One the many marvels of 2020 was the US corporate bond market, where borrowers were able to access cheap money in record amounts despite (or because of, depending on how you want to conceptualize things) the worst economic downturn in a century.

When the lockdowns began in March, credit markets convulsed. Spreads ballooned wider, CDX exhibited multi-standard deviation moves, outflows accelerated, and popular ETFs looked to be on the brink of “breaking,” as big discounts to NAV suggested the underlying liquidity mismatch in retail credit products was finally being exposed as an untenable flaw (figure below).

Ultimately, the Fed stepped in on March 23, and then, just days later, unveiled a backstop for fallen angels and high yield ETFs.

The rest, as they say, is history.
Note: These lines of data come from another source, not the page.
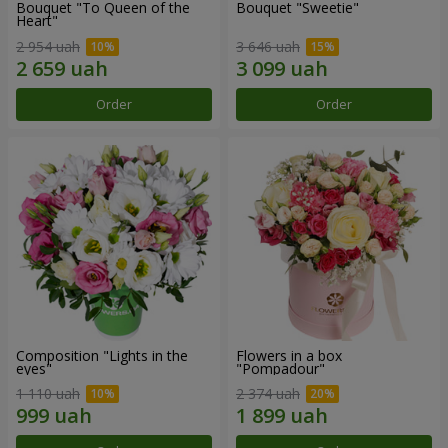
Bouquet "To Queen of the
Bouquet "Sweetie"
Heart"
2 954 uah
3 646 uah
Order
Order
Composition "Lights in the
Flowers in a box
eyes"
"Pompadour"
1 110 uah
2 374 uah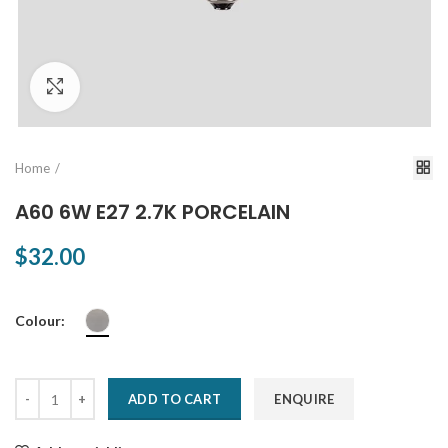
Click to enlarge
Home
A60 6W E27 2.7K PORCELAIN
$32.00
Colour:
ADD TO CART
ENQUIRE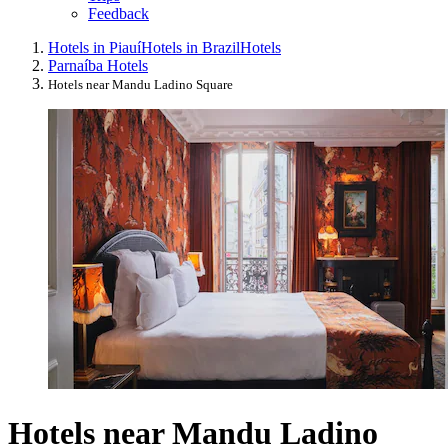
Feedback
Hotels in Piauí
Hotels in Brazil
Hotels
Parnaíba Hotels
Hotels near Mandu Ladino Square
Hotels near Mandu Ladino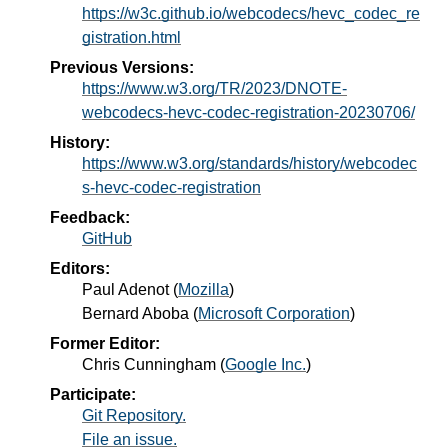
https://w3c.github.io/webcodecs/hevc_codec_re
gistration.html
Previous Versions:
https://www.w3.org/TR/2023/DNOTE-
webcodecs-hevc-codec-registration-20230706/
History:
https://www.w3.org/standards/history/webcodec
s-hevc-codec-registration
Feedback:
GitHub
Editors:
Paul Adenot
(
Mozilla
)
Bernard Aboba
(
Microsoft Corporation
)
Former Editor:
Chris Cunningham
(
Google Inc.
)
Participate:
Git Repository.
File an issue.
With the Fed effectively guaranteeing anything that could even loosely be described as “investment grade,” credit recovered — and right quick, too.

Outflows turned to inflows and NAV discounts to premiums. On Lipper’s data, there was but a single weekly outflow in investment grade credit funds since the Fed backstop turned the tide. The last week of 2020 was another blockbuster, with IG funds taking in nearly $6 billion.
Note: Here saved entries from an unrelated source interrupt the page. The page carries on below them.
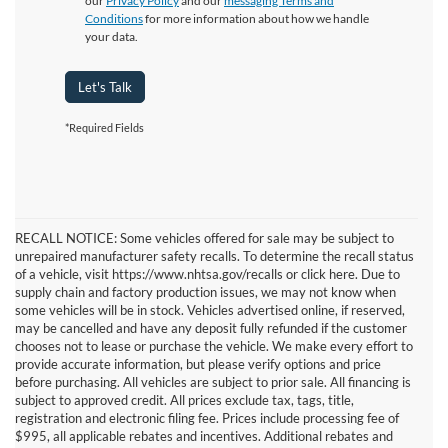
our
Privacy Policy
and our
messaging Terms and
Conditions
for more information about how we handle
your data.
Let's Talk
*Required Fields
RECALL NOTICE: Some vehicles offered for sale may be subject to
unrepaired manufacturer safety recalls. To determine the recall status
of a vehicle, visit https://www.nhtsa.gov/recalls or click here. Due to
supply chain and factory production issues, we may not know when
some vehicles will be in stock. Vehicles advertised online, if reserved,
may be cancelled and have any deposit fully refunded if the customer
chooses not to lease or purchase the vehicle. We make every effort to
provide accurate information, but please verify options and price
before purchasing. All vehicles are subject to prior sale. All financing is
subject to approved credit. All prices exclude tax, tags, title,
registration and electronic filing fee. Prices include processing fee of
$995, all applicable rebates and incentives. Additional rebates and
High yield flows recovered as well, although there were some “missteps” during the September selloff in equities.

Eventually, both investment grade and junk bond yields hit record lows. That, despite worries that credit is uniquely vulnerable to any structural damage from the pandemic. Changes in consumer preferences that turn out to be permanent, for example, could mean that some business models are dead — forever.

That prospect — that the “scarring” effect isn’t properly quantified, namely because it can’t be known ahead of time — makes elevated leverage seem precarious.

The proliferation of “zombies” was a hot topic in 2020.

I have, of course, buried the lede, even as all of the above alludes to it. The biggest story in credit was record issuance. By my data and math, the final numbers for 2020 show IG issuance of nearly $1.75 trillion and high yield borrowing coming in at about $432 billion.

That is an astounding set of visuals, especially considering the economic backdrop and the acute uncertainty about what’s ahead for corporates in the post-pandemic world.

“High grade credit issuance will fall sharply from the record 2020,” BMO’s Daniel Krieter and Daniel Belton wrote, in their year-ahead outlook published in December.

That’s a technical tailwind (i.e., a bullish catalyst) for spreads, especially in an environment where the US high grade market pays out almost 40% of yield income despite comprising just 13% of the global IG fixed-income world, according to BofA’s Hans Mikkelsen.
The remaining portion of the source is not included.